In general, this question depends on context. Not just on the context of the player he's replacing, but the context of the line as a whole. To understand what the context is and why it matters, you have to look at position groups in an unusual way.
The idea is simple. The offensive line is like a chain. It doesn't matter how strong the links in the chain are if one of the links is weak. When the chain is force to contain a force, the weakest link breaks and the chain fails. Similarly, the offensive line is only as good as it's weakest member, since it doesn't matter if everybody else is dominating their guy, if one lineman lets a rusher get by him, the quarterback is sacked.
This is very different from other position groups. Receivers, for example, are the opposite of this. One extremely weak receiver doesn't matter as long as you have another great one. If Dwayne Bowe was playing in a high school team, you could have a bunch of computer geeks as the other receivers and your passing game would still dominate.

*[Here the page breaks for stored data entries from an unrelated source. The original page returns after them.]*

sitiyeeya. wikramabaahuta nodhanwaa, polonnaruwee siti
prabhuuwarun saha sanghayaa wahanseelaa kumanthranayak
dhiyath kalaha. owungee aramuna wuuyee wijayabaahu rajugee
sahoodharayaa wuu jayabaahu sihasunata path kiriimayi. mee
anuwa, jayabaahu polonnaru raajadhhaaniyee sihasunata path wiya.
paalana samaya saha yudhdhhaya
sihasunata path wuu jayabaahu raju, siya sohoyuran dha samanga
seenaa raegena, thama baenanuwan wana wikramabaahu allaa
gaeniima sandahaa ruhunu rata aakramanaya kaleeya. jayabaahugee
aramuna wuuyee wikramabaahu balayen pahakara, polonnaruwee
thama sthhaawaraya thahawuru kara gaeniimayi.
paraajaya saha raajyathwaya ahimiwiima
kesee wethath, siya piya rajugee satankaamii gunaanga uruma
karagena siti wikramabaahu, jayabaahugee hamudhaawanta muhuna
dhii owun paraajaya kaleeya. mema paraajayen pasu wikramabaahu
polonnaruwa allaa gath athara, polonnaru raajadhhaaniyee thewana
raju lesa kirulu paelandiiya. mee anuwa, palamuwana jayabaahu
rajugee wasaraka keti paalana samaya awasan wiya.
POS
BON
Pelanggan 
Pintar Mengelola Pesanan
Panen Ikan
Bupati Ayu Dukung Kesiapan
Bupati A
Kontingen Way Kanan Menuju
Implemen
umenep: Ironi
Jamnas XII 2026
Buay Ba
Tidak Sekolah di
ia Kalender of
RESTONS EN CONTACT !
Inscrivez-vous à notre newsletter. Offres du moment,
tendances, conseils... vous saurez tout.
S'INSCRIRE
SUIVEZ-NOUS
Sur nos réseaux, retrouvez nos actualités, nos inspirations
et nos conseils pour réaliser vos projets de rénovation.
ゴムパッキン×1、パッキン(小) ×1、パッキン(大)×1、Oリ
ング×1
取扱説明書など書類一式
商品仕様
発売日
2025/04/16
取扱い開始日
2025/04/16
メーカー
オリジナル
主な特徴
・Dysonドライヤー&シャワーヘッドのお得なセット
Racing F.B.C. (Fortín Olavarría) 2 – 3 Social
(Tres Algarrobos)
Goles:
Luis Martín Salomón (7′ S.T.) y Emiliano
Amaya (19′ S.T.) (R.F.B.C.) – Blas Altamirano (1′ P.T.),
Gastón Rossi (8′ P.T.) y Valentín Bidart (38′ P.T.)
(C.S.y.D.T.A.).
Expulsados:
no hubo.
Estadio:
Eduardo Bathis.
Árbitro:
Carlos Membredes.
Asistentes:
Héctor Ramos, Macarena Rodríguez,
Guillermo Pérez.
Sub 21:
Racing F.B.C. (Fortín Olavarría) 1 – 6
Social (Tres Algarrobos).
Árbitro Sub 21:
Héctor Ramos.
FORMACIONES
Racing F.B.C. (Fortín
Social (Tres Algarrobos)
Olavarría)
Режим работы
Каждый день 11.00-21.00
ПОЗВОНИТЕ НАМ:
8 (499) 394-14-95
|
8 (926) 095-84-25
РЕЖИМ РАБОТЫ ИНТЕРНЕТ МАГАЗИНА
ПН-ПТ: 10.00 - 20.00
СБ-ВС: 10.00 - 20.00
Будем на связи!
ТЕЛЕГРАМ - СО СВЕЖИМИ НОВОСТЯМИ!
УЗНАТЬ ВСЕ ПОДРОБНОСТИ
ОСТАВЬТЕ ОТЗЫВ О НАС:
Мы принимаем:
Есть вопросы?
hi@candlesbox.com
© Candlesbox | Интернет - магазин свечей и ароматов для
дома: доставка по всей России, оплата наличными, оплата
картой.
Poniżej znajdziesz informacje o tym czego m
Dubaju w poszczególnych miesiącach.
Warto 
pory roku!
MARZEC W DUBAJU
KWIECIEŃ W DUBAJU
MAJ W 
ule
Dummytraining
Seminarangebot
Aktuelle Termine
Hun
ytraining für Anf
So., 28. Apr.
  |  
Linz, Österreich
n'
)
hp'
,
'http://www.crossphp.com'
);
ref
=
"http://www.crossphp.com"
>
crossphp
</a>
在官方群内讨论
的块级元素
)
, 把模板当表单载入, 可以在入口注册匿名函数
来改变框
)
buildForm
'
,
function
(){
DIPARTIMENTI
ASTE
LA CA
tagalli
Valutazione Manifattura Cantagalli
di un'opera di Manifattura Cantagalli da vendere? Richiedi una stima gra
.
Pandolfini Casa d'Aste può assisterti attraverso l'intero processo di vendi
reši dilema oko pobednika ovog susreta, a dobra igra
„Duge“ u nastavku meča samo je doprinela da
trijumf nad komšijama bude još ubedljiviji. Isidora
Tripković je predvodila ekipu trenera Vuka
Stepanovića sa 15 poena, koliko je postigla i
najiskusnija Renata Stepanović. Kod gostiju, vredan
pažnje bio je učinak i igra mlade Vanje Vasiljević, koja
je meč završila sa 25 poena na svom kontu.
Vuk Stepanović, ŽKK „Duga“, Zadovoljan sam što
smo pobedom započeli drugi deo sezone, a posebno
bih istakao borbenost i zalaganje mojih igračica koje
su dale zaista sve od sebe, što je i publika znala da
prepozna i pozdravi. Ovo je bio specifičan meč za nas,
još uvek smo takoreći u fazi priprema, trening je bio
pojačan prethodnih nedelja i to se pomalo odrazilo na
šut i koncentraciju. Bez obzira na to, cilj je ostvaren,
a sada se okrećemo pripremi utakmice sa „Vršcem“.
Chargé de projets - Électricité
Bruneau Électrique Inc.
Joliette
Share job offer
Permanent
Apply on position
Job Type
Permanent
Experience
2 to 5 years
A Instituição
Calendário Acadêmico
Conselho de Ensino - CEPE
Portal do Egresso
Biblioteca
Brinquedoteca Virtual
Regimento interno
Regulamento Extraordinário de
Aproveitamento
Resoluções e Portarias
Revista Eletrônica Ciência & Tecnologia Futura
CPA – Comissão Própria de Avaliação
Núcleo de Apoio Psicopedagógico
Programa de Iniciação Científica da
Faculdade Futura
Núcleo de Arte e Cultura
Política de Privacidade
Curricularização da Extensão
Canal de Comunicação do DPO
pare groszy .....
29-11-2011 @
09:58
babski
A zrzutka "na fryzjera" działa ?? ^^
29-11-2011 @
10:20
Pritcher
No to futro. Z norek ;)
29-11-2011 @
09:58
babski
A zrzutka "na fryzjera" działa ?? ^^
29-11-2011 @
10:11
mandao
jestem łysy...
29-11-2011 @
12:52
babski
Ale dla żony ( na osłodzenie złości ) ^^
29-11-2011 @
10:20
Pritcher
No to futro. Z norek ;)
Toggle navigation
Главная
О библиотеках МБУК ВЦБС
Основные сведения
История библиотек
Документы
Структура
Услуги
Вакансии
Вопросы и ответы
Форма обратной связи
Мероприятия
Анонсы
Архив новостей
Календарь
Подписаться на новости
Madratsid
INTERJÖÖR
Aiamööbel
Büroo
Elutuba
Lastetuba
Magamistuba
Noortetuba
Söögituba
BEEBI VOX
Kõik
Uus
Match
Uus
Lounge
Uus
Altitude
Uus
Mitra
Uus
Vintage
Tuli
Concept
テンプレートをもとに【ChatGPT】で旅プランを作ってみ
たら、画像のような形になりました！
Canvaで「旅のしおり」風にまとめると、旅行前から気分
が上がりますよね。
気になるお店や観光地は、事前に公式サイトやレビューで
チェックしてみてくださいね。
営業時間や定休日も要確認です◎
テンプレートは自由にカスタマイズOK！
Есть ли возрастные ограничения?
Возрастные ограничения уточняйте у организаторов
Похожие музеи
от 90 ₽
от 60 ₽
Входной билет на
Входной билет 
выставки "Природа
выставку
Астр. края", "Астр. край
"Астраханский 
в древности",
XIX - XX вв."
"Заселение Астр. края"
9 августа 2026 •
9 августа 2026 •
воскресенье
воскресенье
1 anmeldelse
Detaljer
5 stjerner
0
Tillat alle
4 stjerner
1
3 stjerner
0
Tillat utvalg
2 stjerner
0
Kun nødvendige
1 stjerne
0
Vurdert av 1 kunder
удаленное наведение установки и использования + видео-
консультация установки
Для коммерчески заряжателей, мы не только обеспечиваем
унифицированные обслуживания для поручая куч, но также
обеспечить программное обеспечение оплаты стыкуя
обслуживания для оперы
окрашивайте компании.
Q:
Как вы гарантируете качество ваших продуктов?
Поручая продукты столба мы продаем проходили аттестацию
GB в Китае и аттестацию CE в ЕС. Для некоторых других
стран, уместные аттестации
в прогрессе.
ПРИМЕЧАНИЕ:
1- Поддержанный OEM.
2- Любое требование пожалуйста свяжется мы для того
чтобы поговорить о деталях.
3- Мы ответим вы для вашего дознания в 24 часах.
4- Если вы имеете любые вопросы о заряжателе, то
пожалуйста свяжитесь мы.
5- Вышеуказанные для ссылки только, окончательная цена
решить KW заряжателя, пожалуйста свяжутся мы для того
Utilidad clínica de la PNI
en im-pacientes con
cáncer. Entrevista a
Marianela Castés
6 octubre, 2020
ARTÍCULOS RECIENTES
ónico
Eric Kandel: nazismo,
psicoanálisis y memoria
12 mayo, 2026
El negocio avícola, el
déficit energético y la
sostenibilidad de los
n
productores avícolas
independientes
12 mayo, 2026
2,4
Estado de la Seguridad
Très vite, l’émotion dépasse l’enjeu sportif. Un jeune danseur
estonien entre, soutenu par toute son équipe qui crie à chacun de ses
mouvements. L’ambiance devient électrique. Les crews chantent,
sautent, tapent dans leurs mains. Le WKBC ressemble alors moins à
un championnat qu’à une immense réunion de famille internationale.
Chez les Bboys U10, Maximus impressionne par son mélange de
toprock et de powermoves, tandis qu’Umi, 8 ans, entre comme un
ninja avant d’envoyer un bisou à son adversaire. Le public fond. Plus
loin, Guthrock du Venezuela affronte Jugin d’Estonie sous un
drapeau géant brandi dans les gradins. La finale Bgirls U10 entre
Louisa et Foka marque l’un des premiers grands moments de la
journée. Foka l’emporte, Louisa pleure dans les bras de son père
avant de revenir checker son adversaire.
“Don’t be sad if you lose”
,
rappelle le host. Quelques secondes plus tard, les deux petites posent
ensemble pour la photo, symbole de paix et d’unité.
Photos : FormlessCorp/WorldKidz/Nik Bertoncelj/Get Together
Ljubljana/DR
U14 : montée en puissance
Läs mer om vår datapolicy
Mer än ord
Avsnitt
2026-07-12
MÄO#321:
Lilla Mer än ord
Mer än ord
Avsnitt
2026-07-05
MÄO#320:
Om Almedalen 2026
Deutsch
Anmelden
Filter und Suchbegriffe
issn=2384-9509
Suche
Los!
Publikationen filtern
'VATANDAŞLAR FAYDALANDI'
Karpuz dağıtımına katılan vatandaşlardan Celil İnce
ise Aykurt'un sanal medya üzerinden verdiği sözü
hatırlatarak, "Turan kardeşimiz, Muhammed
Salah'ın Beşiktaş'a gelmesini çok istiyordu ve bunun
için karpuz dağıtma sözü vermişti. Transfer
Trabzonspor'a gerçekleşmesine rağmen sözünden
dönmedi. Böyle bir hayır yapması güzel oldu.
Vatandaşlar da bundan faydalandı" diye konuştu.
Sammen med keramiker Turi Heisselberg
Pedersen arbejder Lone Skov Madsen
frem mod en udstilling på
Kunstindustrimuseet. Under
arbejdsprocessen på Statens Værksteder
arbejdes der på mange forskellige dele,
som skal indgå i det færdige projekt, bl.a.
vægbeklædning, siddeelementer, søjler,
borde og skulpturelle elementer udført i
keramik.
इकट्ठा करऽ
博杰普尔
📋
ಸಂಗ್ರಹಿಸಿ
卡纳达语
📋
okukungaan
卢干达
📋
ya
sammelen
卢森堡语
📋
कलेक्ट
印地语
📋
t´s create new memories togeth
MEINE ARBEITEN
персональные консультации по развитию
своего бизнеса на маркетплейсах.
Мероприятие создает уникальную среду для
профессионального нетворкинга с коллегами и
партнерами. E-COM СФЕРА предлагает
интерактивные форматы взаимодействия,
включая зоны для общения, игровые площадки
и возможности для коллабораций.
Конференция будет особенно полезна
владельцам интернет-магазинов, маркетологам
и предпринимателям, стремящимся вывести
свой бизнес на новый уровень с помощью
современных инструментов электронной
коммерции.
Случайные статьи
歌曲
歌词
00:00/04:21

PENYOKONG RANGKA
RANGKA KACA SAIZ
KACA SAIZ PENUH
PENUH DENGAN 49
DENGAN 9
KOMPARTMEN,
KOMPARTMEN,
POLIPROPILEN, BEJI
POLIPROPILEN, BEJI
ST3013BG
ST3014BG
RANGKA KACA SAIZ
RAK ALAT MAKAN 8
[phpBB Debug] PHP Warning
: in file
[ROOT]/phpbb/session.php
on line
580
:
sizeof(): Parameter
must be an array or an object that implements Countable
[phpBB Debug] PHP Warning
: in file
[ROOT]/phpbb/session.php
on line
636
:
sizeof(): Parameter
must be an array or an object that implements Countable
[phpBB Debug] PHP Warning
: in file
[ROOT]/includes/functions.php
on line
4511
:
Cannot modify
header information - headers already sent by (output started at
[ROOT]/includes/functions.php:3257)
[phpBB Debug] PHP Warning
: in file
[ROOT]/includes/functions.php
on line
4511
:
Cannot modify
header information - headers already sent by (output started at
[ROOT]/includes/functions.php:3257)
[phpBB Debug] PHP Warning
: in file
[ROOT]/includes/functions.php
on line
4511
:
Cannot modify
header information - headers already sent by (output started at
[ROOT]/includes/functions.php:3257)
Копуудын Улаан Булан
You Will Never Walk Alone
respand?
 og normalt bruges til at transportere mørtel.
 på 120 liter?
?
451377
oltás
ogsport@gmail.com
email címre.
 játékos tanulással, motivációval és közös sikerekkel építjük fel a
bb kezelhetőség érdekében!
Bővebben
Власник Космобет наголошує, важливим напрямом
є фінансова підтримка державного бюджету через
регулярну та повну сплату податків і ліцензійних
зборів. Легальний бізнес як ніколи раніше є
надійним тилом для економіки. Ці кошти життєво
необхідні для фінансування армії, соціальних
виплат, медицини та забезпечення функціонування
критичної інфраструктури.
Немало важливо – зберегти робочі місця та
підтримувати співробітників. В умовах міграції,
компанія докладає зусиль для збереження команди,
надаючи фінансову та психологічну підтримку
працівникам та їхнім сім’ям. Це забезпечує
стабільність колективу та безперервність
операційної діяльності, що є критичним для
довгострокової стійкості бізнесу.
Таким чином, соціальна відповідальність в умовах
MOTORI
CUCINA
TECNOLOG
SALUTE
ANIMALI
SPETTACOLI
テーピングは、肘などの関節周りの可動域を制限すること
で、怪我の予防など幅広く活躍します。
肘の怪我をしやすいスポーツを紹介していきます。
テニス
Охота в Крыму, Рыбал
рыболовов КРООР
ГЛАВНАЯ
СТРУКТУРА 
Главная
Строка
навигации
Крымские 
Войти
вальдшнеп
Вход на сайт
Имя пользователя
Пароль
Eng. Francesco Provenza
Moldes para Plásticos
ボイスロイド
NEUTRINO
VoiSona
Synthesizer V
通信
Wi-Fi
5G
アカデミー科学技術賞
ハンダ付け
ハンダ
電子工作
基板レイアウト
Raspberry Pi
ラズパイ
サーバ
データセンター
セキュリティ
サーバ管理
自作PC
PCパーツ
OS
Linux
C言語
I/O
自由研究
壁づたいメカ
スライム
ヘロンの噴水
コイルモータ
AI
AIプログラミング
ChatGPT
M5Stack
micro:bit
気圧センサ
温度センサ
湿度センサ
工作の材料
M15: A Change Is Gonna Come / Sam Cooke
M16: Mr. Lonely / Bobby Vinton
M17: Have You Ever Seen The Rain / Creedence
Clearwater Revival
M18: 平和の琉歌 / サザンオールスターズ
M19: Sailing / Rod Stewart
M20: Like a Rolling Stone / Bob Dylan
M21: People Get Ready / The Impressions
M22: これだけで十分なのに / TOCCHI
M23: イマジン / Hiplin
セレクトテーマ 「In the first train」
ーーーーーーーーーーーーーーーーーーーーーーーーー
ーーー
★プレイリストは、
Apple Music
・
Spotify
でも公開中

Since the defensive line plays against the offensive line, they are of the opposite type and therefore more like receivers in that having one or two stars is more important than every one being good. Defensive backs, on the other hand, are like offensive linemen, where one bad player can kill you.
This makes a huge difference on how you want to build a team. For the offensive line and defensive backfield, having a star player isn't so important. What you should be concentrating on is the weakest link, since that determines how good that group is. For the defensive line and receivers, bad players are tolerable as long as you have a superstar or two.
It is because of this that the Eric Winston signing is so exciting. With Richardson, our weakest link was very bad, which meant that our line was far worse than it should have been. With Winston in that spot, right tackle is no longer our weakest link. That weakest link is probably Lilja. So when thinking about the Winston signing, it is better to think about it as upgrading our weakest link from Richardson to Lilja rather than upgrading that spot from Richardson to Winston.
(Thanks to Advanced NFL Stats for giving me inspiration for this post. I would have never came up with this without them.)